All News 15:57 June 13, 2018

(ATTN: UPDATES with more details, additional information in last 4 paras)

SEOUL, June 13 (Yonhap) -- South Korea's presidential office Cheong Wa Dae hinted at the possibility of suspending joint military drills with the United States to assist ongoing denuclearization negotiations with North Korea on Wednesday, one day after U.S. President Donald Trump said he would stop what he called expensive and provocative "war games" with South Korea.

"For now, there still is a need to find out the exact meaning and intention of President Trump's remarks.

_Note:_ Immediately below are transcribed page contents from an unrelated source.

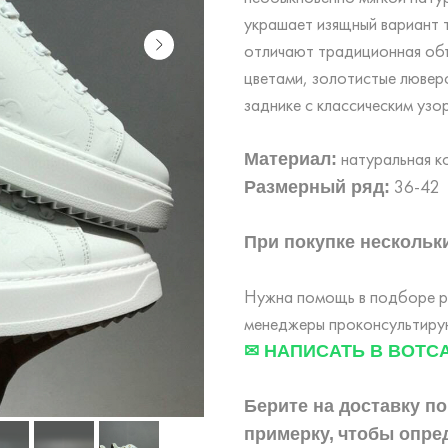
украшает изящный вариант 
отличают традиционная об
цветами, золотистые люверс
заднике с классическим уз
натуральная к
Материал:
36-42
Размерный ряд:
При покупке нескольки
Нужна помощь в подборе ра
менеджеры проконсультирую
✉ НАПИСАТЬ В ВОТС
Берите на доставку по
примерку,
чтобы опре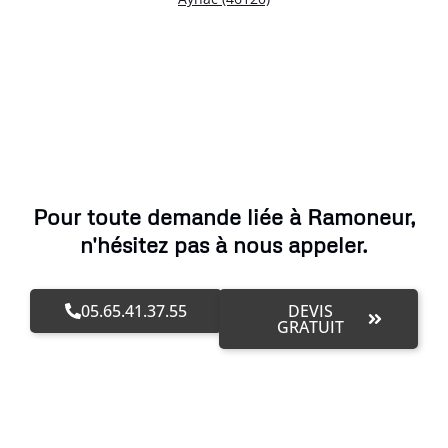
Pour toute demande liée à Ramoneur,
n'hésitez pas à nous appeler.
05.65.41.37.55
DEVIS
GRATUIT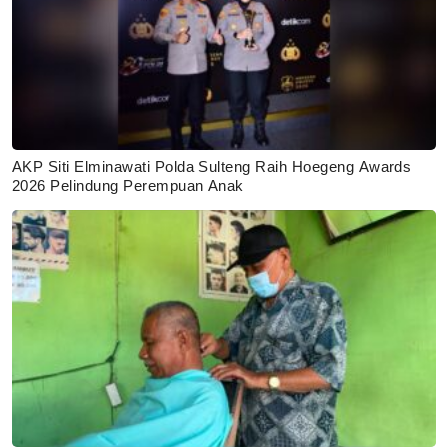
AKP Siti Elminawati Polda Sulteng Raih Hoegeng Awards
2026 Pelindung Perempuan Anak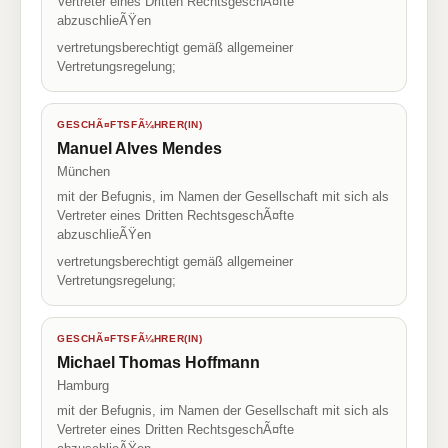
Vertreter eines Dritten RechtsgeschÃ¤fte
abzuschlieÃŸen
vertretungsberechtigt gemäß allgemeiner
Vertretungsregelung;
GESCHÃ¤FTSFÃ¼HRER(IN)
Manuel Alves Mendes
München
mit der Befugnis, im Namen der Gesellschaft mit sich als
Vertreter eines Dritten RechtsgeschÃ¤fte
abzuschlieÃŸen
vertretungsberechtigt gemäß allgemeiner
Vertretungsregelung;
GESCHÃ¤FTSFÃ¼HRER(IN)
Michael Thomas Hoffmann
Hamburg
mit der Befugnis, im Namen der Gesellschaft mit sich als
Vertreter eines Dritten RechtsgeschÃ¤fte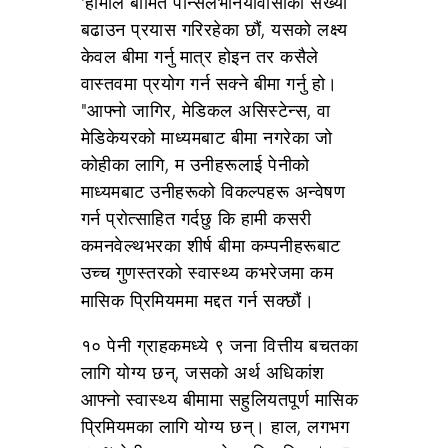
'हामीले बीमित पेन्सिलभेनियावासीको संख्या
बढाउन प्रयास गरिरहेका छौं, यसको लक्ष्य
केवल बीमा गर्नु मात्र होइन तर कसैले
वास्तवमा प्रयोग गर्न सक्ने बीमा गर्नु हो।
"आफ्नो जागिर, मेडिकल असिस्टेन्स, वा
मेडिकेयरको माध्यमबाट बीमा नगरेका जो
कोहीका लागि, म उनीहरूलाई पेनीको
माध्यमबाट उनीहरूको विकल्पहरू अन्वेषण
गर्न प्रोत्साहित गर्दछु कि हामी कसरी
कमनवेल्थभरका शीर्ष बीमा कम्पनीहरूबाट
उच्च गुणस्तरको स्वास्थ्य कभरेजमा कम
मासिक प्रिमियममा मद्दत गर्न सक्छौं।
१० पेनी ग्राहकमध्ये ९ जना वित्तीय बचतका
लागि योग्य छन्, जसको अर्थ अधिकांश
आफ्नो स्वास्थ्य बीमामा सहुलियतपूर्ण मासिक
प्रिमियमका लागि योग्य छन्। हाल, लगभग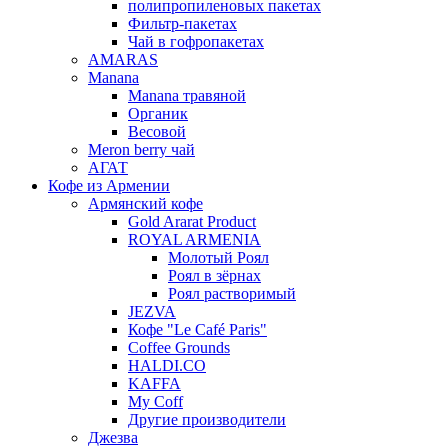
полипропиленовых пакетах
Фильтр-пакетах
Чай в гофропакетах
AMARAS
Manana
Manana травяной
Органик
Весовой
Meron berry чай
АГАТ
Кофе из Армении
Армянский кофе
Gold Ararat Product
ROYAL ARMENIA
Молотый Роял
Роял в зёрнах
Роял растворимый
JEZVA
Кофе "Le Café Paris"
Coffee Grounds
HALDI.CO
KAFFA
My Coff
Другие производители
Джезва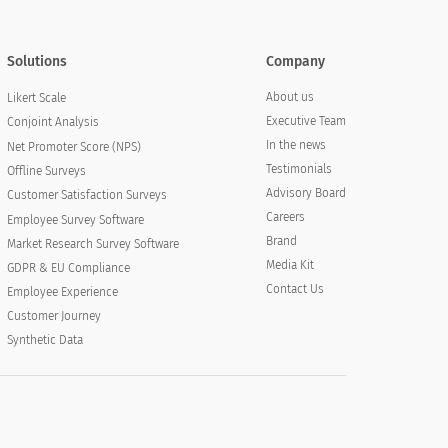
Solutions
Company
About us
Likert Scale
Executive Team
Conjoint Analysis
In the news
Net Promoter Score (NPS)
Testimonials
Offline Surveys
Advisory Board
Customer Satisfaction Surveys
Careers
Employee Survey Software
Brand
Market Research Survey Software
Media Kit
GDPR & EU Compliance
Contact Us
Employee Experience
Customer Journey
Synthetic Data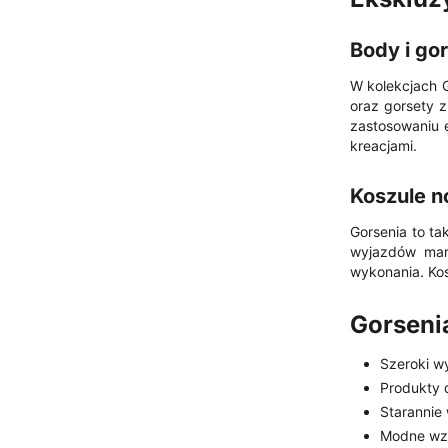
Body i go
W kolekcjach G
oraz gorsety 
zastosowaniu 
kreacjami.
Koszule n
Gorsenia to ta
wyjazdów mar
wykonania. Kos
Gorsenia
Szeroki w
Produkty 
Starannie
Modne wzor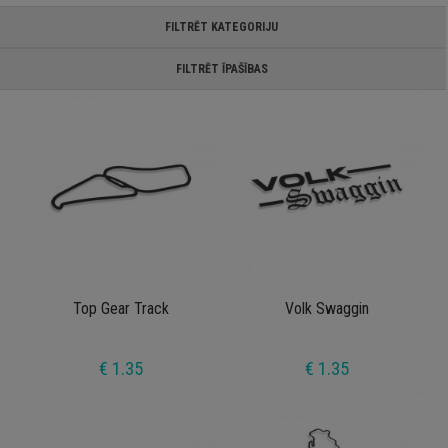
FILTRĒT KATEGORIJU
FILTRĒT ĪPAŠĪBAS
Top Gear Track
Volk Swaggin
€ 1.35
€ 1.35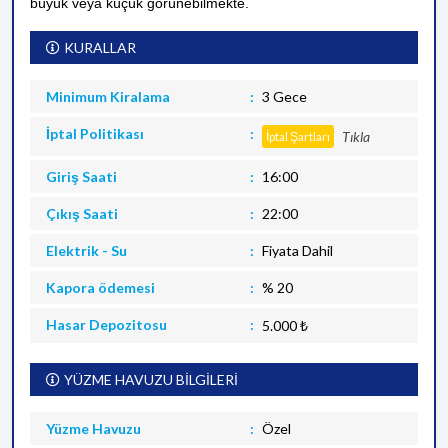
büyük veya küçük görünebilmekte.
KURALLAR
Minimum Kiralama
3 Gece
İptal Politikası
Tıkla
İptal Şartları
Giriş Saati
16:00
Çıkış Saati
22:00
Elektrik - Su
Fiyata Dahil
Kapora ödemesi
% 20
Hasar Depozitosu
5.000 ₺
YÜZME HAVUZU BİLGİLERİ
Yüzme Havuzu
Özel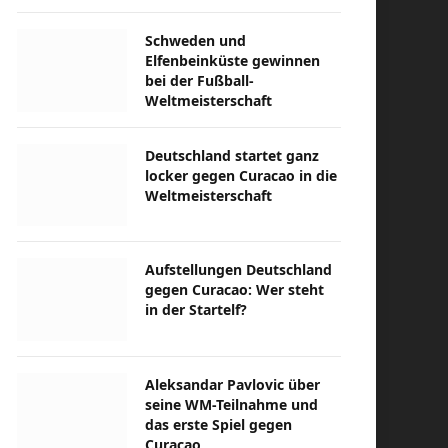
Schweden und
Elfenbeinküste gewinnen
bei der Fußball-
Weltmeisterschaft
Deutschland startet ganz
locker gegen Curacao in die
Weltmeisterschaft
Aufstellungen Deutschland
gegen Curacao: Wer steht
in der Startelf?
Aleksandar Pavlovic über
seine WM-Teilnahme und
das erste Spiel gegen
Curacao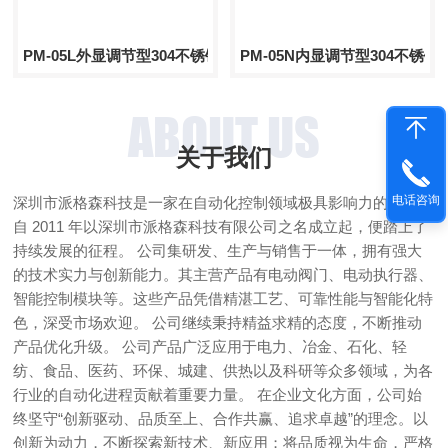
PM-05L外显调节型304不锈钢内螺纹球阀
PM-05N内显调节型304不锈
ABOUT US
关于我们
电话咨询
深圳市派格森科技是一家在自动化控制领域极具影响力的企业。
自 2011 年以深圳市派格森科技有限公司之名成立起，便踏上了
持续发展的征程。 公司集研发、生产与销售于一体，拥有强大
的技术实力与创新能力。其主营产品有电动阀门、电动执行器、
智能控制模块等。这些产品凭借精湛工艺、可靠性能与智能化特
色，深受市场欢迎。 公司继续秉持精益求精的态度，不断推动
产品优化升级。 公司产品广泛应用于电力、冶金、石化、轻
纺、食品、医药、环保、城建、供热以及科研等众多领域，为各
行业的自动化进程贡献着重要力量。 在企业文化方面，公司始
终坚守“创新驱动、品质至上、合作共赢、追求卓越”的理念。以
创新为动力，不断探索新技术、新应用；将品质视为生命，严格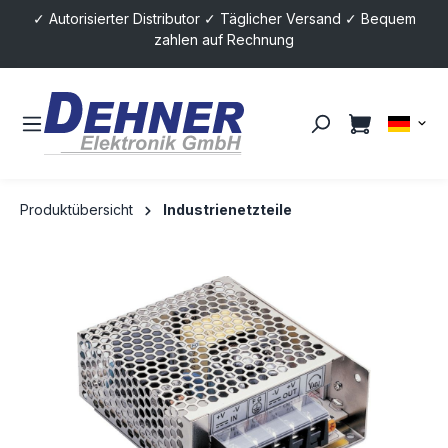
✓ Autorisierter Distributor ✓ Täglicher Versand ✓ Bequem
alt springen
zahlen auf Rechnung
Produktübersicht
Industrienetzteile
Bildergalerie überspringen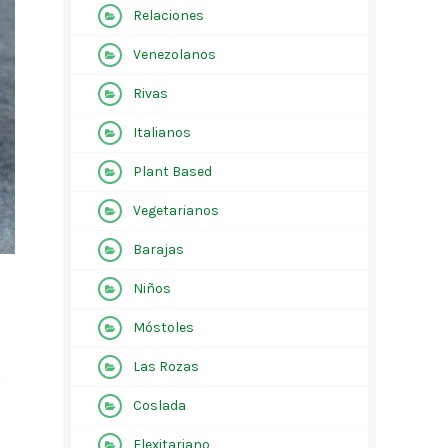
Relaciones
Venezolanos
Rivas
Italianos
Plant Based
Vegetarianos
Barajas
Niños
Móstoles
Las Rozas
s
Coslada
Flexitariano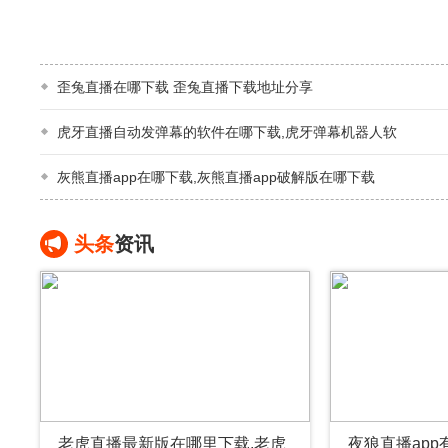
歪兔直播在哪下载 歪兔直播下载地址分享
虎牙直播自动发弹幕的软件在哪下载,虎牙弹幕机器人软
灰熊直播app在哪下载,灰熊直播app破解版在哪下载
头条
资讯
老虎直播最新版在哪里下载,老虎
夜狼直播app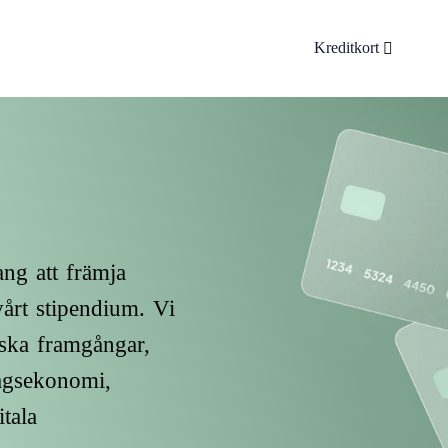
Kreditkort
ng att främja
årt stipendium. Vi
iska framgångar,
agsekonomi,
tala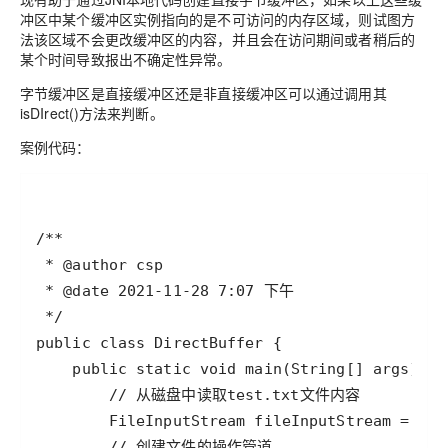
冲区中某个缓冲区实例指向的是不可访问的内存区域，则试图方
法该区域不会更改缓冲区的内容，并且会在访问期间或者稍后的
某个时间导致报出不确定性异常。
字节缓冲区是直接缓冲区还是非直接缓冲区可以通过调用其
isDIrect()方法来判断。
案例代码：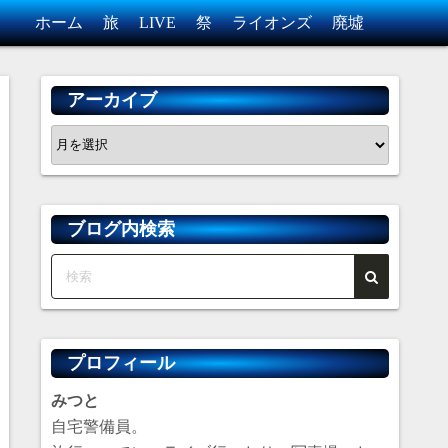
ホーム
旅
LIVE
祭
ライオンズ
廃墟
アーカイブ
ア
ー
カ
イ
ブログ内検索
ブ
プロフィール
みつと
自宅警備員。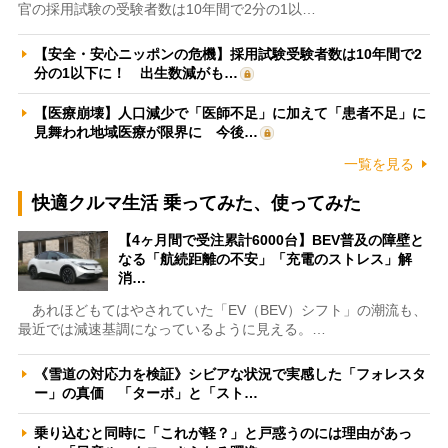
官の採用試験の受験者数は10年間で2分の1以…
【安全・安心ニッポンの危機】採用試験受験者数は10年間で2
分の1以下に！ 出生数減がも…
【医療崩壊】人口減少で「医師不足」に加えて「患者不足」に
見舞われ地域医療が限界に 今後…
一覧を見る
快適クルマ生活 乗ってみた、使ってみた
【4ヶ月間で受注累計6000台】BEV普及の障壁と
なる「航続距離の不安」「充電のストレス」解
消…
あれほどもてはやされていた「EV（BEV）シフト」の潮流も、
最近では減速基調になっているように見える。…
《雪道の対応力を検証》シビアな状況で実感した「フォレスタ
ー」の真価 「ターボ」と「スト…
乗り込むと同時に「これが軽？」と戸惑うのには理由があっ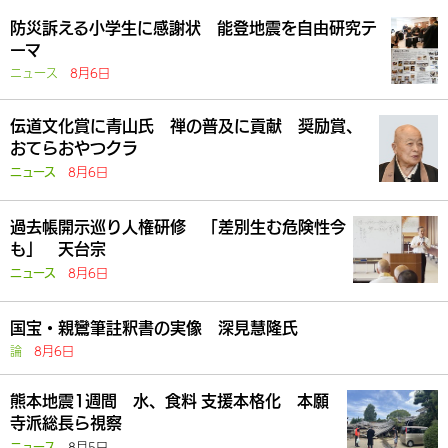
防災訴える小学生に感謝状 能登地震を自由研究テ
ーマ
ニュース
8月6日
伝道文化賞に青山氏 禅の普及に貢献 奨励賞、
おてらおやつクラ
8月6日
ニュース
過去帳開示巡り人権研修 「差別生む危険性今
も」 天台宗
8月6日
ニュース
国宝・親鸞筆註釈書の実像 深見慧隆氏
論
8月6日
熊本地震1週間 水、食料 支援本格化 本願
寺派総長ら視察
8月5日
ニュース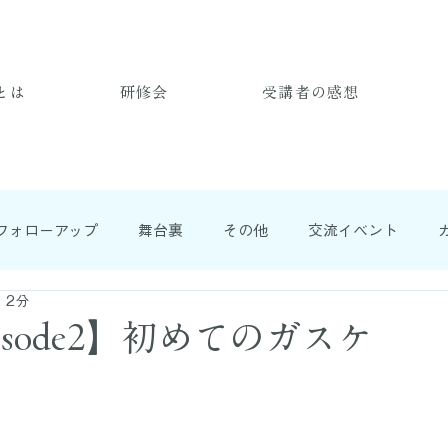
とは
研修会
受講者の感想
フォローアップ
舞台裏
その他
交流イベント
 2分
isode2】初めてのガスケ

However, as long as serious discussions are held between North Korea and the United States on the denuclearization of the Korean Peninsula and establishment of peace, we believe we need to consider various ways to further move forward such dialogue," Kim Eui-kyeom, a spokesman for Seoul's presidential office Cheong Wa Dae, told reporters.

Following his historic summit with North Korean leader Kim Jong-un in Singapore on Tuesday, the U.S. president said he will stop the war games with South Korea "as long as we (the North and the U.S.) are negotiating in good faith."

A Cheong Wa Dae official, who spoke on condition of anonymity, said it was still not clear what Trump meant by "war games."

Seoul and Washington have long insisted their joint military drills are strictly defensive.

South Korean President Moon Jae-in has called for an all-member meeting of the National Security Council (NSC) on Thursday to discuss such issues, the Cheong Wa Dae spokesman said.

"Tomorrow's meeting is aimed at evaluating the outcome of the North Korea-U.S. summit held yesterday in Singapore and discuss follow-up measures to implement the agreement reached at the summit," Kim said.

The U.S. currently maintains 28,500 troops in South Korea, a legacy of the 1950-53 Korean War.

The war ended only with an armistice, leaving the two Koreas technically at war, even to date.

The leaders of the divided Koreas agreed to make joints efforts to formally end the war in their two bilateral summits held on April 27 and May 26.

In a press conference following his summit with Kim, the U.S. president said his dialogue with Kim will eventually involve the South Korean president, apparently to formally end the war.